劉文瑄:我看著我的十字路口
Author: 台新銀行文化藝術基金會, 2020年11月20日 17時02分
藝術家劉文瑄 攝影│鍾順龍
文字|張慧慧
圖版提供|劉文瑄
Q:如何定義「身心靈」?
A:佛教說「八識」,眼識、耳識、鼻識、舌識、身識(以上合稱五識)、意識、末那識(潛意識)及阿賴耶識(如來藏)。前五識是「身」,是接收物質的意識;第六識是社會的養成,是「心」,決定了前五識的所見所聞所感;第七識是深層的潛意識,像本能;第八識是我自己比較無法感覺的。佛家說第一到六識是肉體,七是魂,輪迴時,潛意識會帶著「如來藏」往下走,是因果、業力,像是黑盒子,存在靈魂的某處,會跟著魂奔向下一個生命,那是「靈」。
Q:藝術跟身心靈的關係?
A:藝術是身心靈的產物。這「產物」包括思想、工藝、文化……以人類由八識所構成的生命體所產下的產物,就叫「藝術」。
Q:你認為藝術創作有療癒的功能嗎?
A:看狀況。我個人來說不是療癒,是……大便(小聲),就是生產出的東西,有時是不得不產出,它需要產出,我認為每個人都有這需求,只是用不同的方式。藝術家在八識中能夠有所提煉,或許,這就是我們在追尋第七、八識的未知的生命狀態的產出,但究竟所產之物能否被認知為「藝術」,依然需要別的生命體的第六識所建構,這是「煉金術」的系統了。真要說的話,打坐比較療癒。
Q:對想走藝術創作追求身心靈體驗的人有何建議?
A:如實觀看自己。
劉文瑄看著她的十字路口。
她試著描繪那像從高空俯瞰的內心場景:「我的價值觀與本能一直是衝突的相位,像兩個極端直衝而來的卡車相撞,互不相讓。」卡車上的駕駛員是兩個看似衝突且極端的自我,光與影的相生相剋。有時,一端是藝術理想,一端是市場現實;有時,一端是完美主義的自我批判,一端是爭逐名利的渴求……她清醒地看著多種面向的自己,但不批判,不否認,她只是如實地觀看每一次的碰撞所引發的內心波瀾。

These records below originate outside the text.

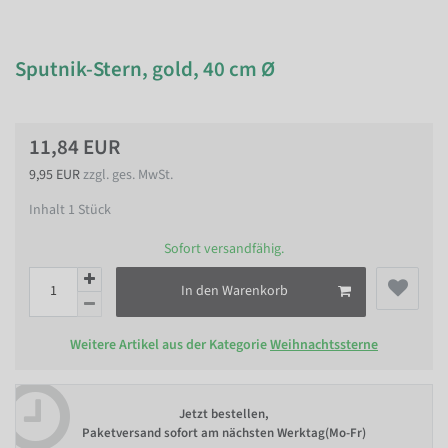
Sputnik-Stern, gold, 40 cm Ø
11,84 EUR
9,95 EUR
zzgl. ges. MwSt.
Inhalt
1
Stück
Sofort versandfähig.
In den Warenkorb
Weitere Artikel aus der Kategorie
Weihnachtssterne
Jetzt bestellen,
Paketversand sofort am nächsten Werktag(Mo-Fr)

「我知道矛盾在哪,但又過不去,也知道不能硬過去。這裝不來,這就是現在的我。」她說。
這對過去慣於自我批判,而深陷情緒漩渦的這位藝術家來說,很不容易,「我以前汲汲營營,想衝出點名堂,」她自白,「我月亮在牡羊,想攻頂,很有目的性,有什麼機會就一定抓住。現在,攻不攻頂已經沒差了……我變好多喔,懂得閒下來,看看路邊有什麼。」
《像一隻也許的手──劉文瑄個展》,2016年,伊通公園ITPARK。
上山修行,爬一座名為「自己」的山
劉文瑄放慢了腳步,凝視的對象不只外在世界,更多的是過去穿戴著厚重衣物所掩飾的自己。

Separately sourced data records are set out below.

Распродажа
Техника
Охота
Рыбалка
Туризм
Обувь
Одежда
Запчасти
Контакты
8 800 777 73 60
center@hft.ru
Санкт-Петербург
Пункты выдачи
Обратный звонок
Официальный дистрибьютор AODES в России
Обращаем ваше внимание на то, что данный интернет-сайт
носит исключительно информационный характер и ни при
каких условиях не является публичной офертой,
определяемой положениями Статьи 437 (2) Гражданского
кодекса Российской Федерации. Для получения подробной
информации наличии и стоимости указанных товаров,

但改變並非靈光乍現的神啟,她描述2016年底跌入混沌,歷經兩三年的漫長過程,近似一場通向自我的征途。她唯一的旅伴是自己,苛刻、難以討好,用一個個現實對她指手畫腳,使她質疑起生命的本質,「我問自己:為什麼要創作?為什麼要成為藝術家?」
大致說來,這位個子小小、能量滿載、坦率真誠的創作者的藝術闖蕩之路堪稱順遂。小學三年級確定志向,「我跟我爸說,我要跟梵谷一樣,成為一個厲害的藝術家,死在街上!」美工專科畢業,進入職場,後移民美國,2007年畢業於舊金山藝術學院(San Francisco Art Institute),同年又進入東岸的紐約市立大學杭特學院(Hunter College)藝術研究所,2008年自美返台,隔年便以《我是劉米亞》獲高雄獎,並以此作確立了溢出平面繪畫固守的二度空間的表現形式,更將對塗畫(Drawing)的探索涵蓋至空間裝置、平面、攝影、錄像、植栽等,至今發展出紙張光影微雕塑、水墨對畫、地景塗畫等三個系列,量質兼具。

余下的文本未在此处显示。